Лавсаик Святой Горы | страница 13



Но виноваты не столько они cами, сколько священноначалие, которое, похваляя инославных за порядок и отличную организацию, не имеет должной заботы о том у себя дома, попуская расстройство и бесчиние. Возьмем хоть бы армию. Позволительно ли рядовому или офицеру пехоты носить форму летчика, а моряку — форму артиллериста? Здесь же нечто худшее: монастырский монах, и притом святогорец, доколе не получит положенных афонским насельникам привилегий (в том числе освобождения от воинской службы), еще терпит кое-как на себе иноческую скуфью, но едва лишь окажется в безопасности, тут же вспоминает о «долге перед домашними», о своих выдающихся «дарованиях» и давней тяге к высшему образованию. И вот уже скуфья делается для него тяжкой и идут поиски нового убранства для пустой головы.

Патриарх Иоаким III

Как дань высочайшего уважения посвящаю нижеследующие строки досточтимому Патриарху Константинопольскому Иоакиму III[41]. Проведя на Святой Горе одиннадцать лет, сей милопотамский безмолвник[42] умножил своим светозарным присутствием славу Афона и утвердил ее личным авторитетом, какой имели великие Отцы Церкви даже до причтения их к сонму святых Церкви Божией.

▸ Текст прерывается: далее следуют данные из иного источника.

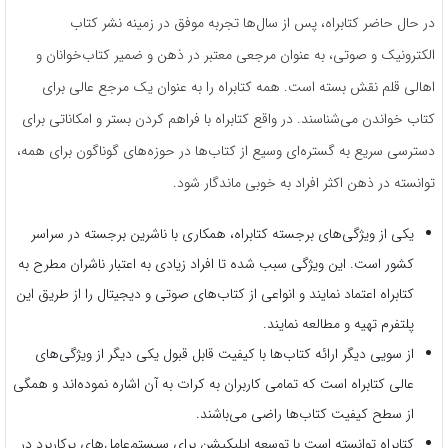
در حال حاضر کتابراه، پس از سال‌ها تجربه موفق در زمینه نشر کتاب
الکترونیک و صوتی، به عنوان مرجعی معتبر در ذهن و ضمیر کتاب‌خوانان و
اهالی قلم نقش بسته است. همه کتابراه را به عنوان یک مرجع عالی برای
کتاب خواندن می‌شناسند. در واقع کتابراه با فراهم کردن بستر و امکاناتی برای
دسترسی سریع به گستره‌ای وسیع از کتاب‌ها در حوزه‌های گوناگون برای همه،
توانسته در ذهن اکثر افراد به خوبی ماندگار شود.
یکی از ویژگی‌های برجسته کتابراه، همکاری با ناشرین برجسته در سراسر
کشور است. این ویژگی سبب شده تا افراد زیادی به اعتبار ناشران مطرح به
کتابراه اعتماد نمایند و انواعی از کتاب‌های صوتی و دیجیتال را از طریق این
پلتفرم تهیه و مطالعه نمایند.
از سویی دیگر ارائه کتاب‌ها با کیفیت قابل قبول یکی دیگر از ویژگی‌های
عالی کتابراه است که تمامی کاربران به کرات به آن اشاره نموده‌اند و همگی
از سطح کیفیت کتاب‌ها راضی می‌باشند.
کتابراه توانسته است با توسعه اپلیکیشن برای سیستم‌عامل‌های پرکاربرد در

Василий Великий и оба Григория удалялись в любезную им Понтийскую пустыню, чтобы тщательным рассмотрением очистить заимствованное у языческих Афин любомудрие и освятить свой ум, вперяя духовный взор в небеса. Так и блаженнейший Патриарх, оставив кормило церковного корабля, обратился к неволнуемому пристанищу иноческого делания, дабы, устремляя око души своей к тому, что не перестает быть духовной целью Афона, достичь при посредстве горнего любомудрия совершенного познания себя самого наравне с делами церковными и человеческими.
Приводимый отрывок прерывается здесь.